Night by Elie Wiesel


“Never shall I forget that nocturnal silence which deprived me, for all eternity, of the desire to live. Never shall I forget those moments which murdered my God and my soul and turned my dreams to dust.”

A condemnation of the Holocaust from a then-16-year-old prisoner of Auschwitz and Buchenwald, this work is the story that unfolds when “[e]verything came to an end—man, history, literature, religion, God.”

The Good War by Studs Terkel


“The reason you storm the beaches is not patriotism or bravery. It’s that sense of not wanting to fail your buddies.”

An oral history about the war collected from dozens of interviewees of different ages, nationalities and occupations, The Good War is a good chance to see dramatically different perceptions next to each other.

Maus by Art Spiegelman


“My father bleeds history.”

A comic book based on the author’s interviews with his father, a Holocaust survivor.

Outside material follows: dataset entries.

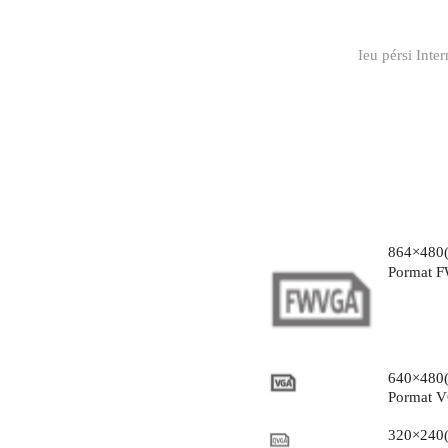
Ieu pérsi Inte
864×480(
Pormat F
640×480(
Pormat V
320×240(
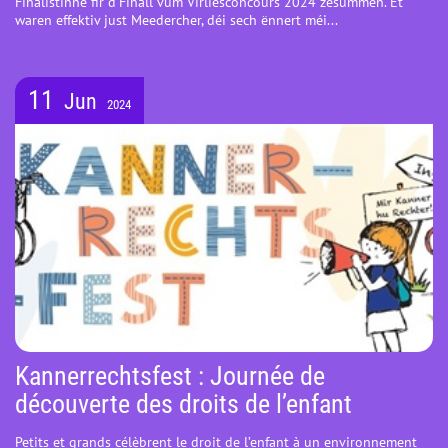
Finalistinne fir d’Finall vum Virliesconcours 2024 zesummen. Et
waren effektiv just Meedercher, déi sech ënnert méi...
11
Jun
2024
Kannerrechtsfest : Journée de
découverte des droits de l’enfant
Petits et grands célèbrent le droit de l’enfant à un environnement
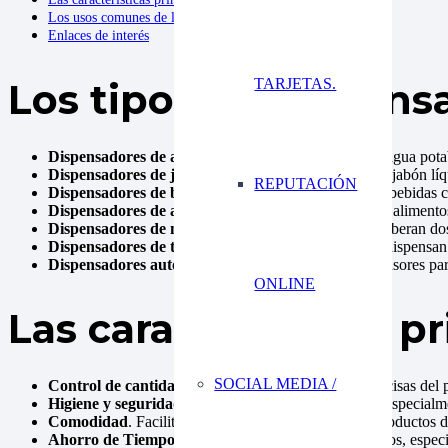
Los usos comunes de los dispensadores son.
Enlaces de interés
TARJETAS.
Los tipos de dispens
Dispensadores de agua
. Aparatos que proporcionan agua potab
Dispensadores de jabón
. Dispositivos que dispensan jabón l
REPUTACIÓN
Dispensadores de bebidas
. Máquinas que dispensan bebidas co
Dispensadores de alimentos
. Aparatos para distribuir aliment
Dispensadores de medicamentos
. Dispositivos que liberan do
Dispensadores de toallas de papel
**. Aparatos que dispensan
Dispensadores automáticos
. Equipos que utilizan sensores pa
ONLINE
Las características p
SOCIAL MEDIA /
Control de cantidad
. Permiten liberar cantidades precisas del
Higiene y seguridad
. Ayudan a mantener la higiene, especialm
Comodidad
. Facilitan el acceso rápido y sencillo a productos 
Ahorro de Tiempo
. Agilizan la obtención de productos, espec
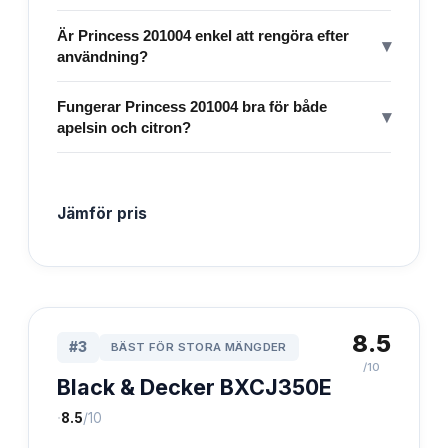
Är Princess 201004 enkel att rengöra efter
▾
användning?
Fungerar Princess 201004 bra för både
▾
apelsin och citron?
Jämför pris
8.5
#
3
BÄST FÖR STORA MÄNGDER
/10
Black & Decker BXCJ350E
·
8.5
/10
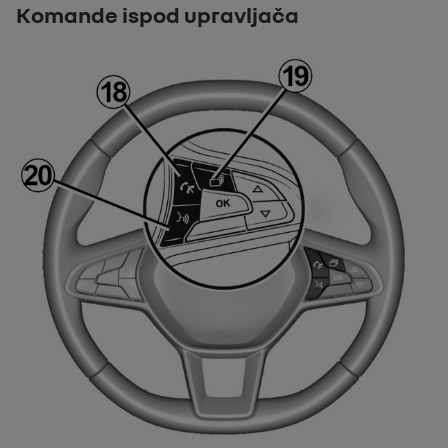
Komande ispod upravljača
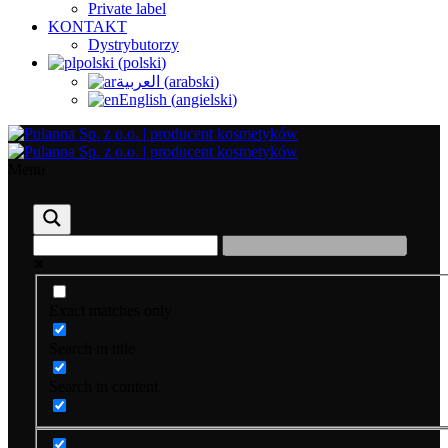
Private label
KONTAKT
Dystrybutorzy
polski
(
polski
)
العربية
(
arabski
)
English
(
angielski
)
Menu
Exact matches only
Search in title
Search in content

Encompassing a wide range of issues both historical and personal (father-son issues), the book won the Pulitzer Prize and attracted much attention from academics. For its style and format (e.g. depicting Nazis as cats and Jews as mice), it was both criticized for not taking the Holocaust seriously and praised by telling its story in the most striking way.

Catch-22 by Joseph Heller


“Orr would be crazy to fly more missions and sane if he didn’t, but if he was sane, he had to fly them. If he flew them, he was crazy and didn’t have to; but if he didn’t want to, he was sane and had to. Yossarian was moved very deeply by the absolute simplicity of this clause of Catch-22 and let out a respectful whistle.”

A book proving that absurdity, paradoxes and unsolvable puzzles are possibly the best way a book about war can be written, Catch-22 helps us stop pretending that a war is not insanity.

Slaughterhouse-Five, or The Children’s Crusade, by Kurt Vonnegut


“So it goes.”

A powerful anti-war satire disguised as a story about the firebombing of Dresden, this work is pretty much about crashing heroic and valorous images of war and revealing the ugly meaninglessness of it. The disjointed narrative helps us realize that, indeed, as it is said in the preface, “there is nothing intelligent to say about a massacre.”